Israël, ils savaient !

par Jules Seyes
mardi 29 avril 2025

Lorsque j’avais écrit la modeste proposition (Modeste Proposition 1 - AgoraVox le média citoyen), il m’avait semblé atteindre le comble de l’horreur. Désormais, la réalité avec apparemment 40 000 tués directs et 200 000 indirects a largement dépassé le comble de l’horreur.

Un terrifiant bilan, où 1300 morts du sept octobre ont été vengés 180 fois chacun dans un déchaînement de violence dont toute proportionnalité était exclue. Et encore, si l’on impute au HAMAS l’intégralité des pertes, car des rumeurs persistantes mentionnent l’usage de la directive Hannibal, politique israélienne qui, pour éviter de négocier, suppose de préférer tuer ses propres civils au lieu de laisser les Palestiniens les prendre en otage.

Près de la moitié des victimes du sept octobre seraient ainsi tombées sous les coups des forces chargées de les défendre. L’hypothèse semble crédible. Si l’on constate l’usage massif d’obus de trente millimètres, de missiles Hellfire par les hélicoptères, ce ne sont pas des armes de tireur d’élite. Il s’agissait déjà d’une manière assez hallucinante de gérer la sécurité.

Le pire restait à venir et le témoignage du patron du Sin Bethi est accablant : A 4h30, il informe le conseiller militaire du premier ministre. Deux heures plus tard, le festival Nova sera attaquéii.

En deux heures, il n’a pas été possible d’annuler le festival, de mettre la région en alerte ? Non, en réalité, le premier ministre israélien, empêtré dans ses affaires, semble avoir voulu le sept octobre et a ignoré tous les avertissements, que ce soit ceux des unités chargées de surveiller Gaza, ceux des services égyptiens. Autrement dit, le Hamas n’a pas été bon, il s’en est pris à un adversaire prêt à collaborer en ignorant les alertes pour obtenir un blanc-seing en vue de pouvoir ensuite commettre un massacre à Gaza. En ce sens, le sept octobre est une victoire des extrémistes des deux camps qui sont parvenus à augmenter le niveau de violence du conflit.
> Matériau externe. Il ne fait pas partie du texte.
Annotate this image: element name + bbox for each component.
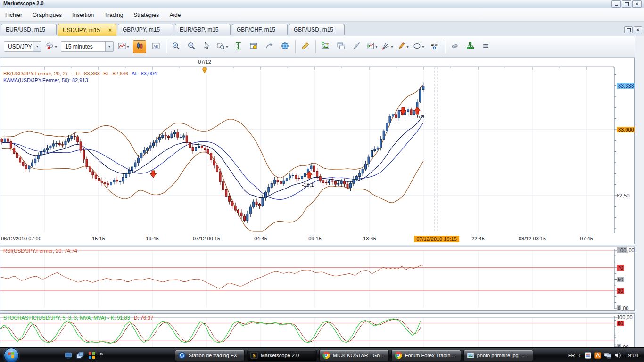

Cela pose la question du choix de la direction politique israélienne. On peut comprendre le désir des Israéliens de vivre en paix et leur envie de sécurité, tout le monde le veut. Seulement, la direction actuelle de l’état d’Israël, a choisi les manœuvres politiques pour justifier le pire. Autrement dit : mettre en péril la sécurité de ses propres citoyens pour, en réalité, justifier une politique de vol de terre. Car, c’est de cela qu’il s’agit.

Le premier ministre israélien réalise la politique souhaitée par ses alliés de la coalition : le Grand Israël de la mer au Jourdain. Peu importent les morts ou les destructions. Son but est de donner à ses alliés le cadastre biblique dans l’ignorance de l’existence des populations préexistantes.

Un drame rendu possible par la politique d’immigration de juifs pratiquée par Israël : Pour se renforcer, cette coalition fait venir des populations considérées comme fiables. Pour leur assurer logement et niveau de vie, elle augmente la pression sur le territoire et crée les conditions de la confrontation.

En face, Gaza, sans avenir, soumis à des bombardements, s’enfonce dans la démographie, car les familles intègrent la possibilité de perdre un ou plusieurs enfantsiii.

Tout ceci, sur un territoire dont les ressources hydriques sont limitées, nous avons ici tous les ingrédients du désastre.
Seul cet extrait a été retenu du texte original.